Discussion in 'Model and Algorithm' started by novaavon, Oct 5, 2015.

  1. Before I start it probably makes sense to define what I mean by high frequency trading. It’s standard for computers to be used for trading (they process more information than humans, and don’t have emotions or sick days) but HFT is a particular subset of algorithmic trading. The definition I normally use is short (tick by tick) horizon, high volume trading characterised by innovations in engineering, technology or market microstructure knowledge rather than any mathematical sophistication or fundamental insight. It isn’t a perfect definition, and it won’t work for a lot of people, but for now this works.

    When we started recruiting within quantitative trading nearly everyone we spoke to was knee deep in HFT, or trying to be. Every PM and his dog had a high-frequency trade that they were marketing, domain technologists were being paid obscene premiums (more a factor in the USA than elsewhere), and Michael Lewis was still better known for his take on baseball.

    During the time I’ve been observing this industry there has been one trend that stands out above all others – a massive decrease in the amount of people interested in HFT strategies, almost mirroring the same time that the practice became more well known to the mainstream press and public.

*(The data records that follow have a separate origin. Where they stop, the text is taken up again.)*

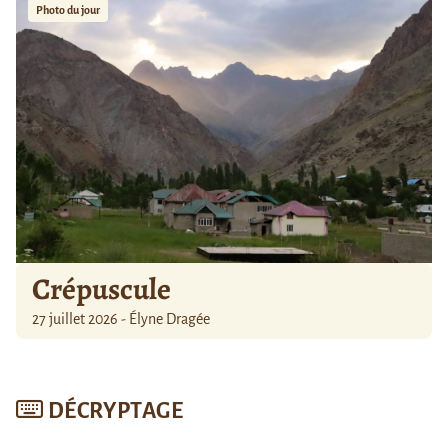
Photo du jour
Crépuscule
27 juillet 2026 - Élyne Dragée
DÉCRYPTAGE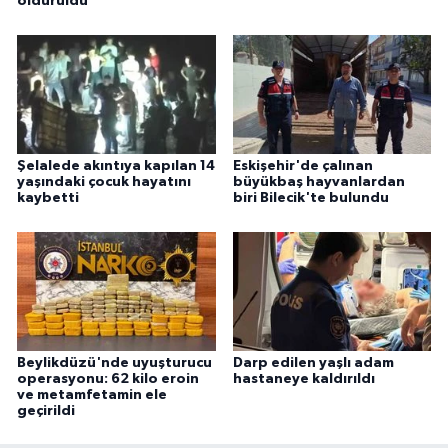
öldürüldü
Şelalede akıntıya kapılan 14
Eskişehir'de çalınan
yaşındaki çocuk hayatını
büyükbaş hayvanlardan
kaybetti
biri Bilecik'te bulundu
Beylikdüzü'nde uyuşturucu
Darp edilen yaşlı adam
operasyonu: 62 kilo eroin
hastaneye kaldırıldı
ve metamfetamin ele
geçirildi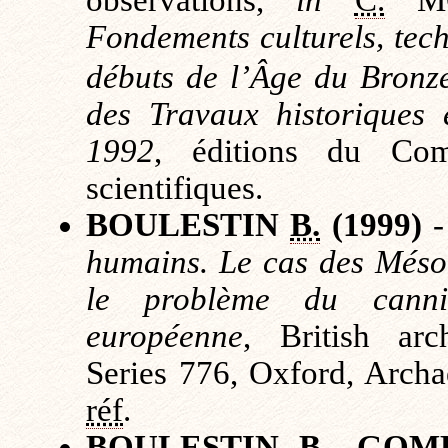
observations,
in
C.
MO
Fondements culturels, tec
débuts de l’Âge du Bronz
des Travaux historiques e
1992
, éditions du Com
scientifiques.
BOULESTIN
B.
(1999)
humains. Le cas des Mésoli
le problème du cannib
européenne
,
British arc
Series 776, Oxford, Archa
réf
.
BOULESTIN
B.
, GOM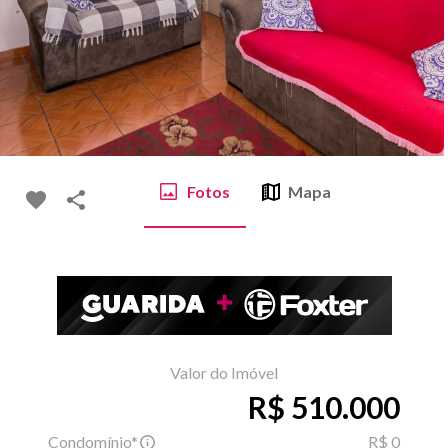
Fotos
Mapa
Valor do Imóvel
R$ 510.000
Condomínio*
R$ 0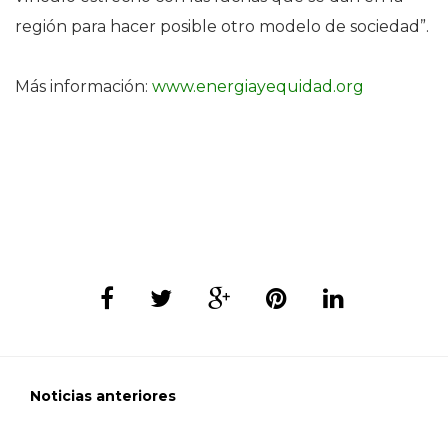
región para hacer posible otro modelo de sociedad”.
Más información:
www.energiayequidad.org
Noticias anteriores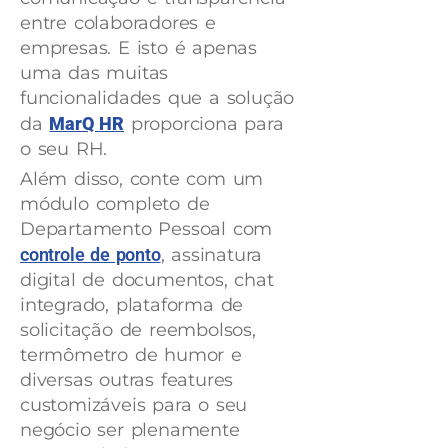
entre colaboradores e
empresas. E isto é apenas
uma das muitas
funcionalidades que a solução
da
MarQ HR
proporciona para
o seu RH.
Além disso, conte com um
módulo completo de
Departamento Pessoal com
controle de ponto
, assinatura
digital de documentos, chat
integrado, plataforma de
solicitação de reembolsos,
termômetro de humor e
diversas outras features
customizáveis para o seu
negócio ser plenamente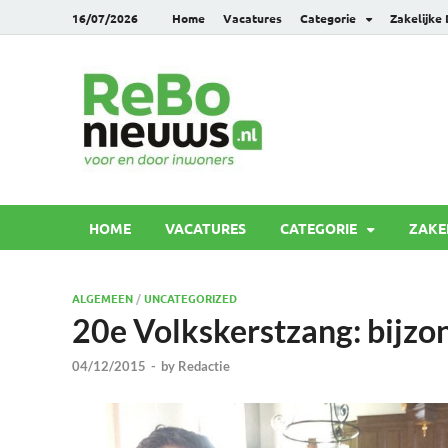
16/07/2026
Home
Vacatures
Categorie
Zakelijke
Rebonie
Voor en door inwoners
HOME
VACATURES
CATEGORIE
ZAKE
ALGEMEEN
/
UNCATEGORIZED
20e Volkskerstzang: bijzo
04/12/2015
-
by
Redactie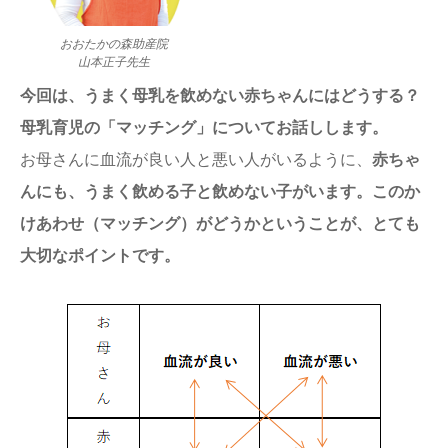
ままてぃ編集部
おおたかの森助産院
山本正子先生
今回は、うまく母乳を飲めない赤ちゃんにはどうする？
母乳育児の「マッチング」についてお話しします。
お母さんに血流が良い人と悪い人がいるように、
赤ちゃ
んにも、うまく飲める子と飲めない子がいます。このか
けあわせ（マッチング）がどうかということが、とても
大切なポイントです。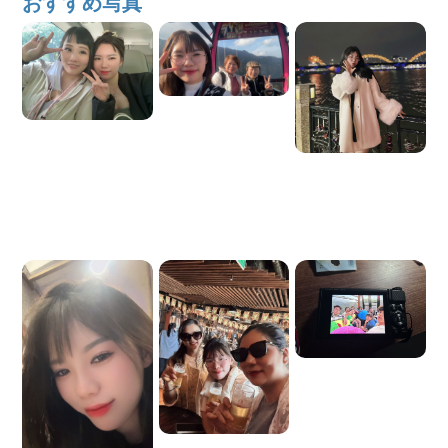
おすすめ写真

    The list of firms still overtly high frequency traders is not long (though maybe best not to name them here!), and there hasn’t been a proper run at setting up a new HFT focused firm since Eladian imploded. Market conditions and competition (between AND within firms) has trimmed the number of profitable trading units in existing firms down to a small number. If you’re one of the special few that can churn out good signals on a regular basis their shelf life is getting shorter and shorter. Raising a fund for these strategies is uneconomical (as your trading, staff and technology costs are so high), and if there’s any seeding firms out there still backing HFT prop businesses I don’t know them.

    Even if, after all those problems, you have a strong enough team and trading methods to justify going it alone, your time to market could be a killer.

    But these are all pretty pointless observation while there are still big players in HFT, right?

    Not completely. While there are no new firms starting, the ones that already exist seem to be starting a re-branding process away from calling themselves high frequency traders. One of better known companies has asked that we describe them as an intraday trading firm (technically accurate), and some larger multi-strat businesses have re-named their HFT teams internal execution (true in a few cases). Banks are managing to keep within the legal bounds of “market marking” while twisting the dictionary meaning of those words to breaking point, while the one genuine HF market maker has been turned into a glorified brokerage. It seems that even where the practices of HFT continue, the phrase is being whitewashed from an industry. This all leads me to think we’re at the end of a long HFT boom cycle. It’s been a fun few years, but the term will be considered old-school pretty soon. Quaint even.

    Which I’m actually fine with – trying to figure out what different people meant when using the same words for different meanings got boring a long time ago. It just a pity that mid-frequency trading is going to create the exact same problem!!